First, let's consider the numerator, ln(x²+1). The natural logarithm function, ln(x), is defined for positive values of x. Since x is approaching 0 from the positive side, the term x²+1 will always be positive. As x gets arbitrarily close to 0, x²+1 will approach 1. So, ln(x²+1) will approach ln(1), which is equal to 0.
Now, let's look at the denominator, sin x². As x approaches 0, x² will also approach 0. The sine function, sin(x), is defined for all real numbers. As x² approaches 0, sin x² will also approach 0.
Now, we can evaluate the limit by dividing the numerator and the denominator. We have 0 / 0, which is an indeterminate form. This means that we cannot directly evaluate the limit using basic algebra.
To solve this indeterminate form, we can apply L'Hôpital's Rule. This rule states that if we have an indeterminate form of the type 0 / 0 or ∞ / ∞, we can take the derivative of the numerator and the denominator separately and then evaluate the limit again.
Let's find the derivatives of the numerator and denominator:
The derivative of ln(x²+1) is (2x) / (x²+1).
The derivative of sin x² is cos x² * 2x.
Now, let's evaluate the limit of the derivatives:
lim x→0+ (2x) / (x²+1) / (cos x² * 2x)
As x approaches 0, the numerator 2x approaches 0 and the denominator (x²+1) approaches 1. The cos x² * 2x approaches cos(0) * 0, which is equal to 0.

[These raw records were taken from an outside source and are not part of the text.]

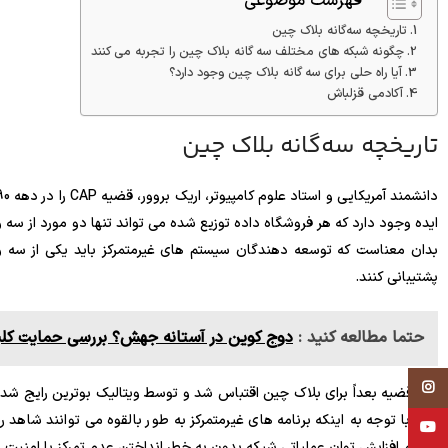
فهرست موضوعی
تاریخچه سه‌گانه بلاک چین
چگونه شبکه های مختلف سه گانه بلاک چین را تجربه می کنند
آیا راه حلی برای سه گانه بلاک چین وجود دارد؟
آکادمی قزلباش
تاریخچه سه‌گانه بلاک چین
ایده وجود دارد که هر فروشگاه داده توزیع شده می تواند تنها دو مورد از سه 
بدان معناست که توسعه دهندگان سیستم های غیرمتمرکز باید یکی از سه ویژگ
پشتیبانی کنند.
حتما مطالعه کنید :
دوج کوین در آستانه جهش؟ بررسی حمایت کلیدی و اهداف 88
Instagram
کند. با توجه به اینکه برنامه های غیرمتمرکز به طور بالقوه می توانند شاه
YouTube
اتریوم افزایش توان عملیاتی شبکه بدون به خطر انداختن عدم تمرکز یا امنیت ب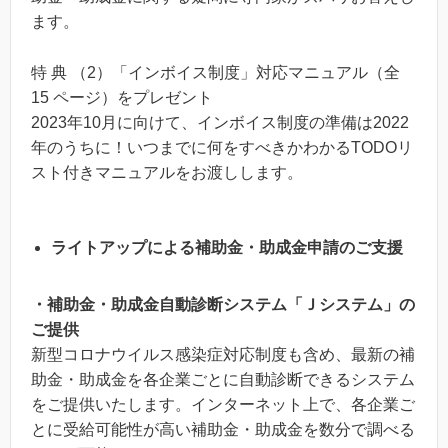
ます。
特 典 （2）「インボイス制度」対応マニュアル（全
15 ページ）をプレゼント
2023年10月に向けて、インボイス制度の準備は2022
年のうちに！いつまでに何をすべきかわかるTODOリ
スト付きマニュアルをお渡しします。
ライトアップによる補助金・助成金申請のご支援
・補助金・助成金自動診断システム「Ｊシステム」の
ご提供
新型コロナウイルス感染症対応制度も含め、最新の補
助金・助成金を各企業ごとに自動診断できるシステム
をご提供いたします。インターネット上で、各企業ご
とに受給可能性が高い補助金・助成金を数分で調べる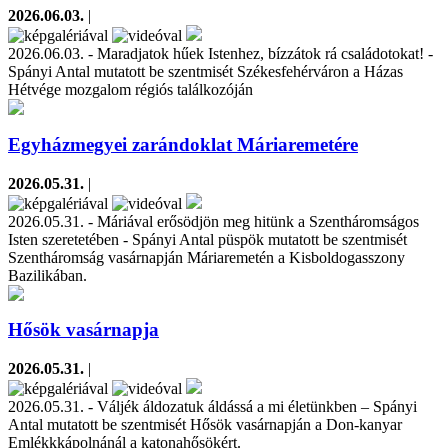
2026.06.03.
|
2026.06.03. - Maradjatok hűek Istenhez, bízzátok rá családotokat! -
Spányi Antal mutatott be szentmisét Székesfehérváron a Házas
Hétvége mozgalom régiós találkozóján
Egyházmegyei zarándoklat Máriaremetére
2026.05.31.
|
2026.05.31. - Máriával erősödjön meg hitünk a Szentháromságos
Isten szeretetében - Spányi Antal püspök mutatott be szentmisét
Szentháromság vasárnapján Máriaremetén a Kisboldogasszony
Bazilikában.
Hősök vasárnapja
2026.05.31.
|
2026.05.31. - Váljék áldozatuk áldássá a mi életünkben – Spányi
Antal mutatott be szentmisét Hősök vasárnapján a Don-kanyar
Emlékkkápolnánál a katonahősökért.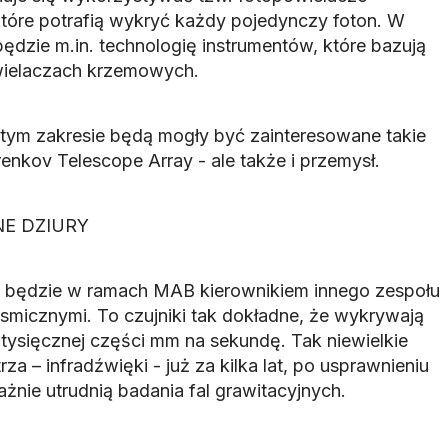
tóre potrafią wykryć każdy pojedynczy foton. W
będzie m.in. technologię instrumentów, które bazują
owielaczach krzemowych.
tym zakresie będą mogły być zainteresowane takie
renkov Telescope Array - ale także i przemysł.
NE DZIURY
ik będzie w ramach MAB kierownikiem innego zespołu
ejsmicznymi. To czujniki tak dokładne, że wykrywają
 tysięcznej części mm na sekundę. Tak niewielkie
rza – infradźwięki - już za kilka lat, po usprawnieniu
żnie utrudnią badania fal grawitacyjnych.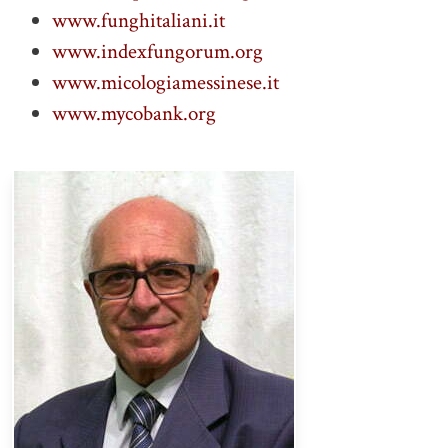
www.funghitaliani.it
www.indexfungorum.org
www.micologiamessinese.it
www.mycobank.org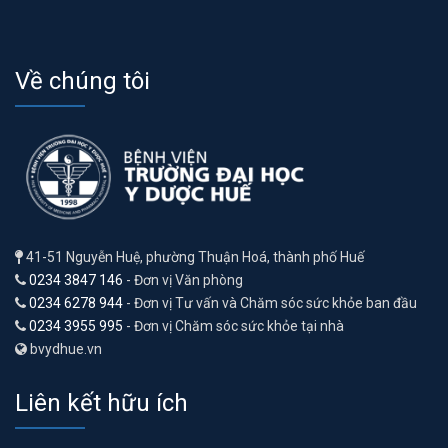
Về chúng tôi
41-51 Nguyễn Huệ, phường Thuận Hoá, thành phố Huế
0234 3847 146
- Đơn vị Văn phòng
0234 6278 944
- Đơn vị Tư vấn và Chăm sóc sức khỏe ban đầu
0234 3955 995
- Đơn vị Chăm sóc sức khỏe tại nhà
bvydhue.vn
Liên kết hữu ích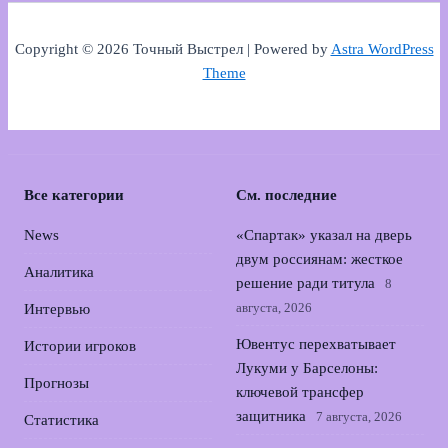
Copyright © 2026 Точный Выстрел | Powered by
Astra WordPress
Theme
Все категории
См. последние
News
«Спартак» указал на дверь
двум россиянам: жесткое
Аналитика
решение ради титула
8
августа, 2026
Интервью
Ювентус перехватывает
Истории игроков
Лукуми у Барселоны:
Прогнозы
ключевой трансфер
защитника
7 августа, 2026
Статистика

So, we have 0 / 1 / 0, which is still an indeterminate form. We can apply L'Hôpital's Rule again.
Differentiating the numerator and denominator:
The derivative of 2x is 2.
The derivative of cos x² * 2x is -sin x² * (2x) + cos x² * 2.
Now, let's evaluate the limit of the derivatives again:
lim x→0+ 2 / (-sin x² * (2x) + cos x² * 2)
As x approaches 0, the numerator 2 remains constant. The denominator (-sin x² * (2x) + cos x² * 2) approaches (-sin(0) * (0) + cos(0) * 2), which is equal to 2.
So, we have 2 / 2, which simplifies to 1.
Therefore, the limit of the function (x→0+) ln(x²+1) / sin x² is 1.
Please let me know if there is anything else I can help you with.